PROBLEM TO SOLVE
Write only the number of lines in the data that include the word "CRUZEIRO".
======== RECORDS FOR THE TASK
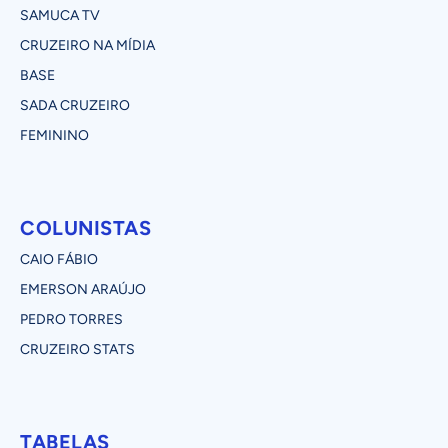
SAMUCA TV
CRUZEIRO NA MÍDIA
BASE
SADA CRUZEIRO
FEMININO
COLUNISTAS
CAIO FÁBIO
EMERSON ARAÚJO
PEDRO TORRES
CRUZEIRO STATS
TABELAS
================
SOLUTION FOR THIS TASK
3